Identification of regulatory elements is essential for understanding the mechanism behind regulating gene expression. These regulatory elements-located in or near gene-bind to proteins called transcription factors to initiate the transcription process. Their occurrences are influenced by the GC-content or nucleotide composition. For generating synthetic coding sequences with pre-specified amino acid sequence and desired GC-content, there exist two stochastic methods, multinomial and maximum entropy. Both methods rely on the probability of choosing the codon synonymous for usage in regard to a specific amino acid.
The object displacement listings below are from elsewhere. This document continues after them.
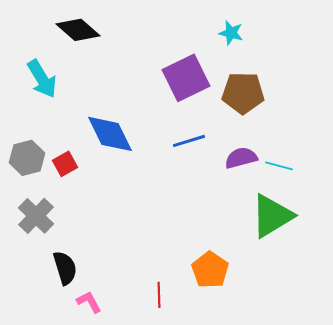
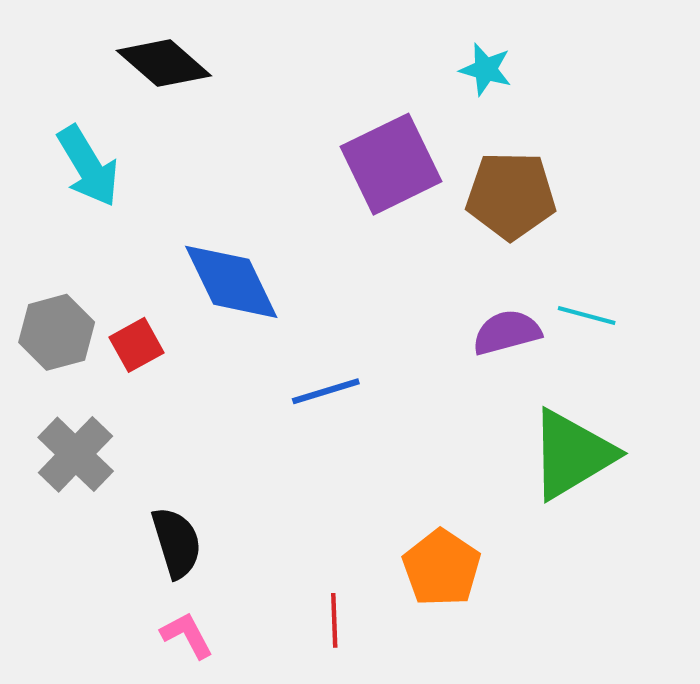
blue line: (189, 141) -> (326, 391), moved
cyan line: (279, 166) -> (587, 315), moved
black semicircle: (65, 268) -> (176, 543), moved

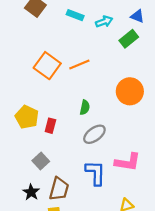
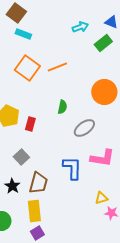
cyan rectangle: (75, 15) -> (23, 34), moved
gray ellipse: (94, 134) -> (84, 128), moved

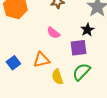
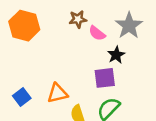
pink semicircle: (53, 33) -> (97, 33), moved

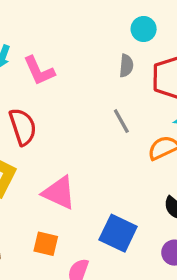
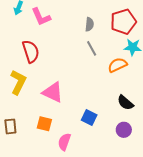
gray semicircle: (126, 66) -> (89, 24), moved
blue square: (118, 233) -> (89, 117), size x0.7

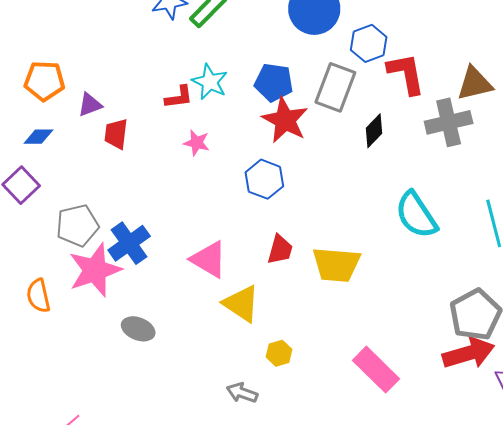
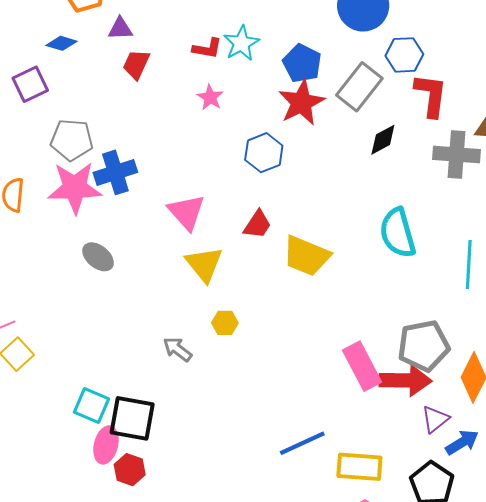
pink rectangle: (376, 370) -> (362, 366), moved

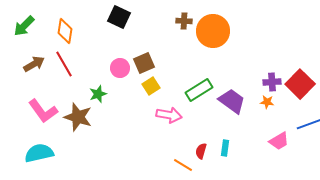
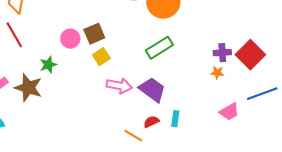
green rectangle: (199, 90) -> (159, 48), moved
purple trapezoid: (232, 101) -> (152, 90), moved
red semicircle: (201, 151) -> (151, 122), turned 49

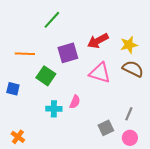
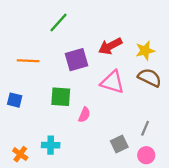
green square: (46, 76) -> (61, 97), moved, turned -30
cyan cross: (54, 109) -> (51, 145), moved

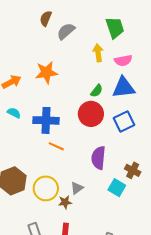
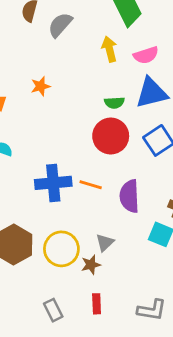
orange star: (46, 72) -> (41, 86), size x0.6
green semicircle: (97, 91) -> (114, 103), turned 56
blue cross: (46, 120) -> (53, 183), moved
orange line: (56, 146) -> (91, 185), moved

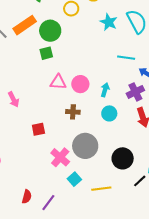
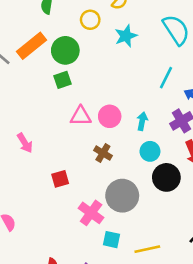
cyan star: (109, 22) -> (126, 36), moved, turned 30
cyan line: (126, 58) -> (166, 78), turned -66
brown cross: (73, 112) -> (103, 153), turned 32
black circle: (123, 158) -> (166, 177), moved
cyan square: (74, 179) -> (111, 240), turned -32

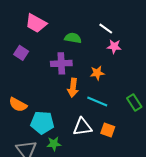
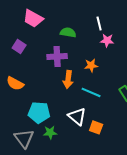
white line: (106, 29) -> (99, 23), turned 40
orange semicircle: (18, 105) -> (15, 83), moved
white triangle: (82, 127) -> (77, 116), turned 48
orange square: (108, 130) -> (96, 127), moved

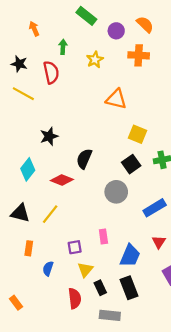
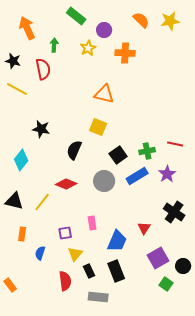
orange semicircle: (145, 24) -> (141, 20), moved
orange arrow: (34, 29) -> (27, 28), size x1.6
yellow star: (95, 60) -> (88, 48), moved
yellow square: (138, 134) -> (98, 127), moved
black star: (49, 136) -> (41, 129), turned 30
red diamond: (62, 180) -> (66, 184), moved
blue rectangle: (155, 208) -> (137, 176), moved

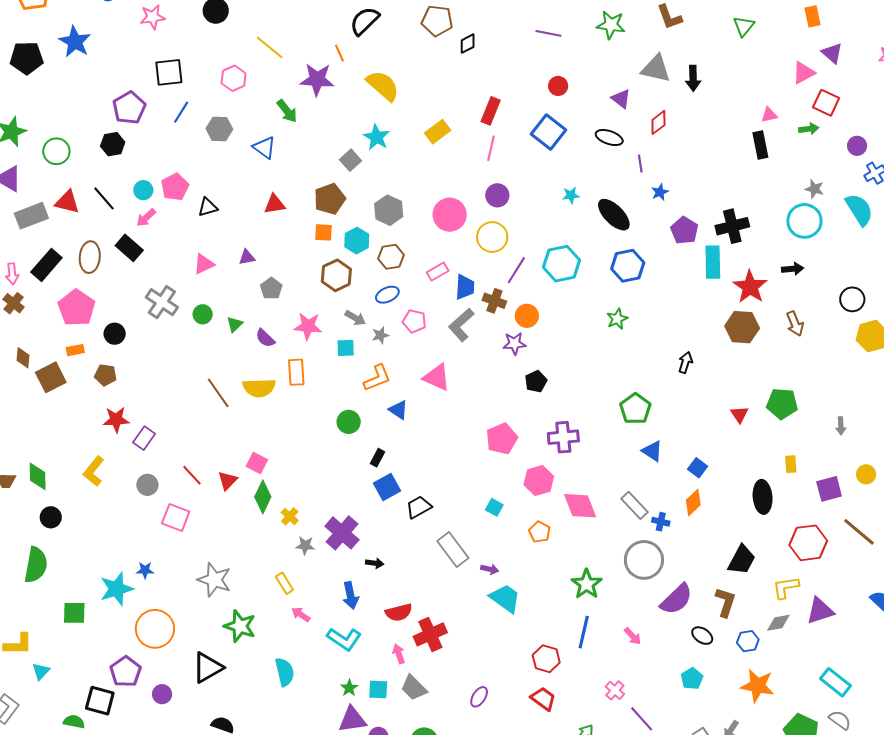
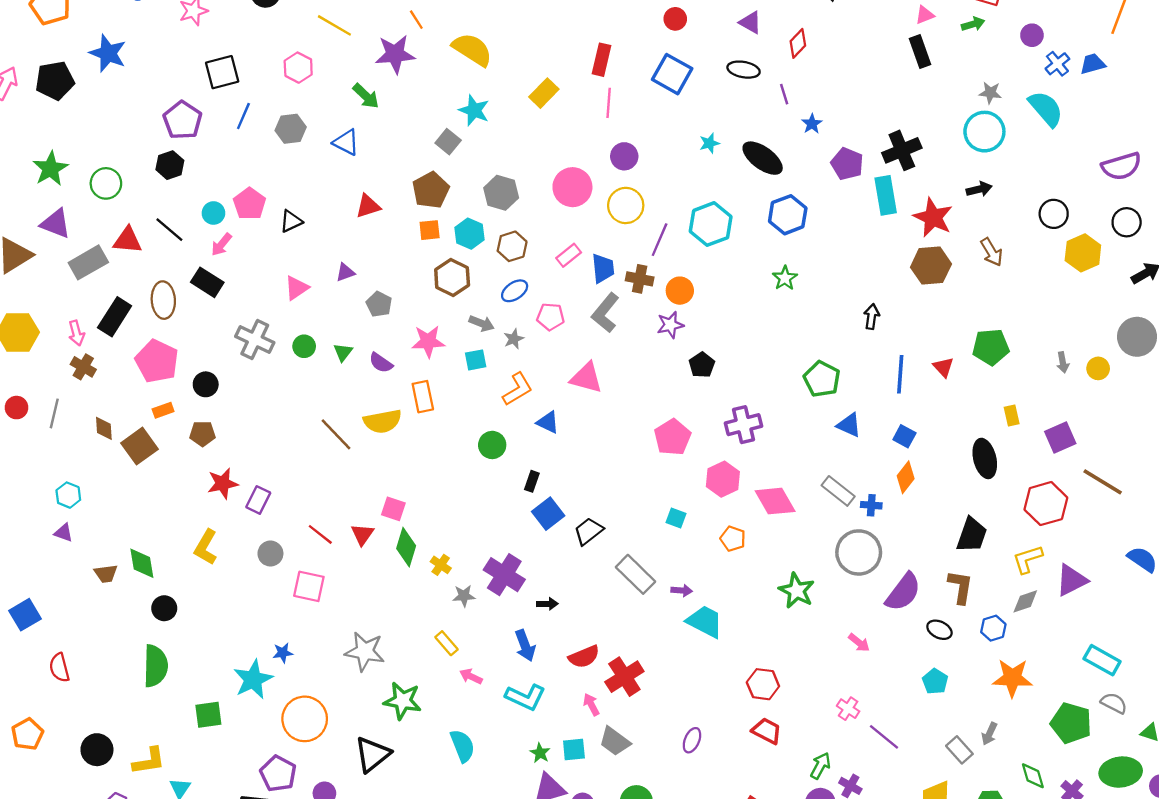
yellow circle: (866, 474) -> (1098, 368), moved
blue line: (584, 632) -> (900, 374), moved

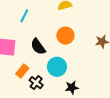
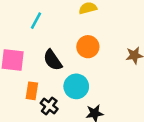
orange rectangle: (22, 71) -> (32, 91), turned -32

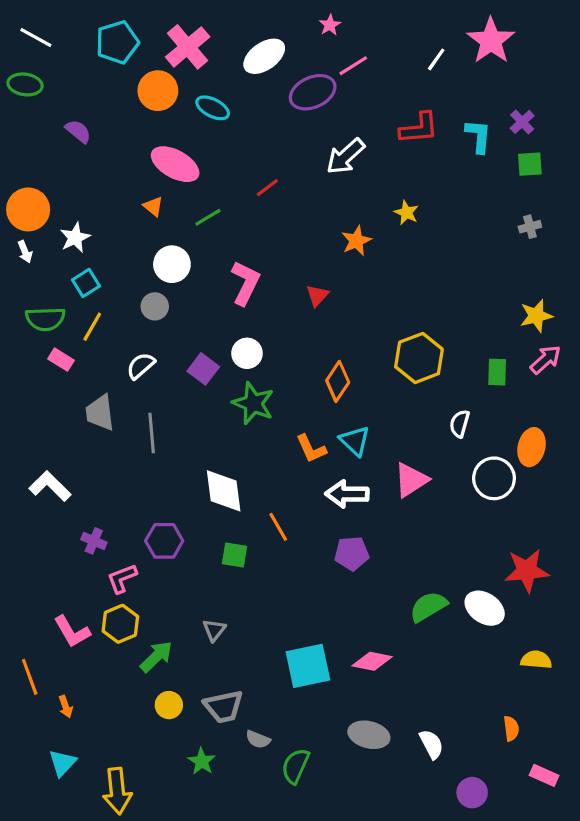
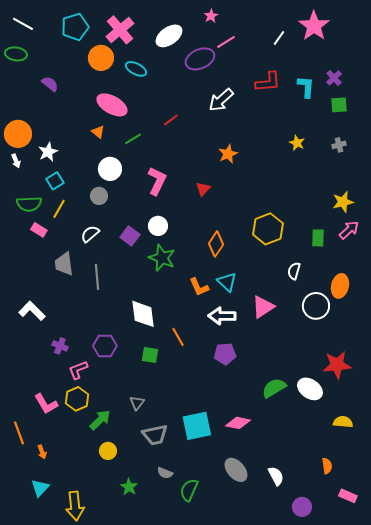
yellow star: (406, 213) -> (297, 143), moved
gray trapezoid: (224, 707) -> (155, 435), moved
gray ellipse: (369, 735) -> (236, 470), turned 35

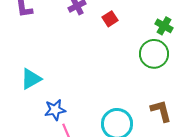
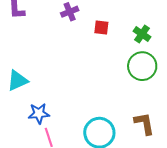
red square: (110, 19) -> (101, 27), turned 35
green cross: (164, 26) -> (142, 34), moved

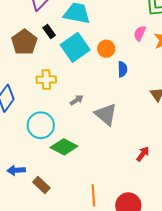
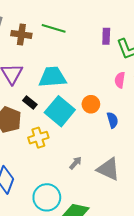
yellow cross: (46, 80) -> (38, 138), moved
In spite the latter exhibited unbiased manner, the produced sequences are not exactly obeying the GC-content constraint. In this paper, we present an algorithmic solution to produce coding sequences that follow exactly a primary amino acid sequence and a desired GC-content. The proposed tool, namely CodSeqGen, depends on random selection for smaller subsets to be traversed using the backtracking approach.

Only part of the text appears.